Robert Hadfield
By Gerri Detweiler /
December 31, 2014

Improving your credit and debt situation in 2015 may not require drastic changes. In fact, simply developing a few good habits can go a long way toward putting you in a better place by this time next year. Here are five of them.

1. Ensure On-Time Payments

We all know paying our bills on time is important to maintaining good credit scores and avoiding late fees. But let’s face it: Sometimes we slip up despite our good intentions. It has happened to me: I once forgot to hit the “submit” button when making a credit card payment online, and another time I got a notice that I had missed a car payment I could have sworn I had paid online.

To make this a habit: Set up automatic payments so the money comes straight out of your checking or savings account on the due date. If you aren’t comfortable with that option, then at least set up alerts to notify you by text message or email when a payment is due.

2. Pay Back Debt With a Plan

If you’re carrying credit card debt, there’s a good chance that paying it off is one of the goals you are considering in 2015. If so, the most important thing you can do right now is to create a plan for becoming debt-free. Whether you decide to pay off the card with the smallest balance first or tackle the one with the highest interest rate first isn’t nearly as important as committing to a specific plan so you can track and measure your progress.

To make it a habit: Start with a credit card payoff calculator like this one to find out how much you’ll have to pay each month to pay off your debt within your targeted time frame. Commit to paying that much each month — without taking on new debt — until you are debt-free.

3. Use Credit Cards the Right Way

I’ve heard plenty of consumers call credit cards “evil” over the years, but if you use them the right way, you can save money and shop safely. That means only using them to make purchases you would have made if you paid in cash. It means spending what you can afford to repay before interest kicks in. And if you can’t do that (the car breaks down, you have an unexpected visit to the ER, etc.), you have a plan to pay off the balance in three years or less. It also means tracking your spending as it happens and reviewing your statements as they arrive for suspicious charges.

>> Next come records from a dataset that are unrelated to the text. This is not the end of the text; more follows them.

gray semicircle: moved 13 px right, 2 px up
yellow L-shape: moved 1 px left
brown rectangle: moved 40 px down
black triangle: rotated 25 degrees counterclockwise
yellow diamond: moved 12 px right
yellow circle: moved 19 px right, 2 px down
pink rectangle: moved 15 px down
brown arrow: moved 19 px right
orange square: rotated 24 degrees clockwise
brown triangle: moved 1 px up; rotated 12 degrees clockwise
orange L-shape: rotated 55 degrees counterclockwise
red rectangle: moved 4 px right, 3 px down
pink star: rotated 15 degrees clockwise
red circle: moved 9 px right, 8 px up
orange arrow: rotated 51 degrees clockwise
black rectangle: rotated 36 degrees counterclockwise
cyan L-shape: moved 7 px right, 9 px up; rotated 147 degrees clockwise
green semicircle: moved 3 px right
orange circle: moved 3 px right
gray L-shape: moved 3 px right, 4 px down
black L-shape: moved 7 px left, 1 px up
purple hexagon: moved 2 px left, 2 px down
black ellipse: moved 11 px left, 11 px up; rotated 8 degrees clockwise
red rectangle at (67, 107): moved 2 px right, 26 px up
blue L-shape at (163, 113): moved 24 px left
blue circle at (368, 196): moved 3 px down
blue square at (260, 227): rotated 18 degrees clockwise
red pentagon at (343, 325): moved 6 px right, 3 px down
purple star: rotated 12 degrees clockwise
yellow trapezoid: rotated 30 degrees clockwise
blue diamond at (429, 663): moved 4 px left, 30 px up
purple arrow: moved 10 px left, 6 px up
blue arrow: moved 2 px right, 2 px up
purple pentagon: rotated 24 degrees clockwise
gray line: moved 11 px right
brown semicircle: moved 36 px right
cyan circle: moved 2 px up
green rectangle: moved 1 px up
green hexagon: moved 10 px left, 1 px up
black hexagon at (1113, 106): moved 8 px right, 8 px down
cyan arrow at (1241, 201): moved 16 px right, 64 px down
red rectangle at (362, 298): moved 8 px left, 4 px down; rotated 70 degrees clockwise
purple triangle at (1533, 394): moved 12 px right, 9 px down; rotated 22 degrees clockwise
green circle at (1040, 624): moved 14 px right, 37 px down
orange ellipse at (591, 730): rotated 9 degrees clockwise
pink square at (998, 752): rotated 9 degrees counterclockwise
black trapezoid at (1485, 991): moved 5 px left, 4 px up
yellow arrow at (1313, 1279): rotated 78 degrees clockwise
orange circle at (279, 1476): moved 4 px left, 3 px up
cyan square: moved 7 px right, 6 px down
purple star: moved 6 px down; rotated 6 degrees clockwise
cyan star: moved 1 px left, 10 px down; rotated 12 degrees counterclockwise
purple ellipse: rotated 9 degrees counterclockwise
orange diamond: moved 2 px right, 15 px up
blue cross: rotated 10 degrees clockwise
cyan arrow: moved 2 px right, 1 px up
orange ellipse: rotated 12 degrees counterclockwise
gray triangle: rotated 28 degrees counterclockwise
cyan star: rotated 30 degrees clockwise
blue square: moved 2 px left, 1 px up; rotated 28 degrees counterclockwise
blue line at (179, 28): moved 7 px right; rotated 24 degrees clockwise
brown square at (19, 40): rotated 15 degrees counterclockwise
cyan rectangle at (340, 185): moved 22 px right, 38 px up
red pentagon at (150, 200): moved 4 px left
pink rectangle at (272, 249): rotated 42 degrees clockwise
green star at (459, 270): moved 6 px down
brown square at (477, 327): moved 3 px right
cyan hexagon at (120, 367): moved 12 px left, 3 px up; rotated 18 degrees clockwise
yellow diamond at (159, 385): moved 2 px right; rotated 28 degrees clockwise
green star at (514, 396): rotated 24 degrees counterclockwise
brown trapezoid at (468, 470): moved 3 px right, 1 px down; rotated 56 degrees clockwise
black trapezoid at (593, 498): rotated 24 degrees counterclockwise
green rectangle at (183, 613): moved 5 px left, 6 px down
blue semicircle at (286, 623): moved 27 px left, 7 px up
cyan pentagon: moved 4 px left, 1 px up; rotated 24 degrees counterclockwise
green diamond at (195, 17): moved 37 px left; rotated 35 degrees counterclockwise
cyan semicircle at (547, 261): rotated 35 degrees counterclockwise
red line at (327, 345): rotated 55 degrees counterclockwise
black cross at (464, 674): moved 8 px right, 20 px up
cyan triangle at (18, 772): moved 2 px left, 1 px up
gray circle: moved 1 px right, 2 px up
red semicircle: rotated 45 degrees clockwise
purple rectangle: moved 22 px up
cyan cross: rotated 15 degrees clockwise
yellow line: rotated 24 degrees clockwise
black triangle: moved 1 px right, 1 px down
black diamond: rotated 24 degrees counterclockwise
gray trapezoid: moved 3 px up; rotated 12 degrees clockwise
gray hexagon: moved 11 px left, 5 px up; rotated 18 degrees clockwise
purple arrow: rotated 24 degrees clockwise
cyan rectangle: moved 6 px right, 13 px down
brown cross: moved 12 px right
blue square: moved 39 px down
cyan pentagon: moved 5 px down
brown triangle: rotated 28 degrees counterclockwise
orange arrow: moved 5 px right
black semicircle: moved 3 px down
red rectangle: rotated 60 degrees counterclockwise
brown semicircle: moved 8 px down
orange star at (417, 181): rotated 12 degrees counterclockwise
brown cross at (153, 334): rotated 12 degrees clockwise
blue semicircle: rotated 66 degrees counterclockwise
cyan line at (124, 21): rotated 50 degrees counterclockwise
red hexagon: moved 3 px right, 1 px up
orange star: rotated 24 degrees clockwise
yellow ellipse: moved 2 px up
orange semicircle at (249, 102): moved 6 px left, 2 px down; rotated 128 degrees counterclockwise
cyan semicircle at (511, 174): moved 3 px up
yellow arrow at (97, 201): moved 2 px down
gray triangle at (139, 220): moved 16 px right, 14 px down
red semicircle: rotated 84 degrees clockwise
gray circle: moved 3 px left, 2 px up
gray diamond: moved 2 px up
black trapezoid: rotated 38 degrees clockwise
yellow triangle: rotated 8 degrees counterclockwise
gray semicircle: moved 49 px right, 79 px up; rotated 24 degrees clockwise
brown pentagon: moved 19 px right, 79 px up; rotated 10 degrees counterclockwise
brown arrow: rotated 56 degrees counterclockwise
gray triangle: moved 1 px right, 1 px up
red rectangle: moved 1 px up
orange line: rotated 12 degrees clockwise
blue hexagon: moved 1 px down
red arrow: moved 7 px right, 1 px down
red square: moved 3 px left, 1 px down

To make it a habit: Choose one card for everyday purchases. It should be a card with a grace period and no balance so that you avoid interest. (A rewards card is a good option for this purpose.) Keep track of your spending so you don’t spend more than you can afford to pay back when the bill comes due. Then, if you don’t already have one, compare low-rate credit card offers so you can get one to use as a backup when emergency purchases arise that you have to pay off over time.

4. Watch Your Balances

Even if you pay your balances in full each month, your credit score may suffer if the balances listed on your credit reports are high in comparison to your credit limits. Let’s say you pulled out one of your retail cards over the holidays because you earned an extra discount for those purchases. And let’s say your credit limit on that card is $500. If you charged $400, that’s 80% of your available credit. When that card issuer sent you the bill, it likely also reported your balance of $400 to the credit reporting agencies. The fact that you are going to pay it off won’t likely be reported until your next billing cycle closes — and the balance at that point in time is shared with the credit agencies. In the meantime your credit scores have most likely been negatively affected by that 80% debt usage ratio, which is considered very high.

To make it a habit: Keep track of your balances and try to keep your balance below 20% to 25% of the credit line (10% is even better). If you need to make larger purchases, consider making a payment online at least a few days before your billing cycle closes. If your issuer reports balances as of the “statement closing date” (many do), your reported balance will be lower and you won’t have to worry about your credit score dropping.You can track how your debt affects your credit by getting your credit scores for free on

5. Lower Your Rates

Interest rates have remained low through most of 2014, but many analysts expect them to start creeping up in 2015, so the more you can do now to lock in low rates, the better. If your credit scores have improved since you first financed your car, for example, you may be able to refinance your auto loan. Similarly, you may want to see whether you can get a lower rate on your mortgage. If your home used to be underwater, for example, but now you have equity, this may be a good time to refinance. Even credit card interest rates may be negotiated. But if you’re not successful when asking your issuer to cut you a break, you may be able to use a balance transfer or a consolidation loan to lock in a better deal.

To make it a habit: Mark your calendar for when you plan to review all your interest rates and shop for lower ones. Make it a yearly event. As Marc Eisenson, co-author of my book Reduce Debt, Reduce Stress likes to say, “Not asking is an automatic ‘no’.”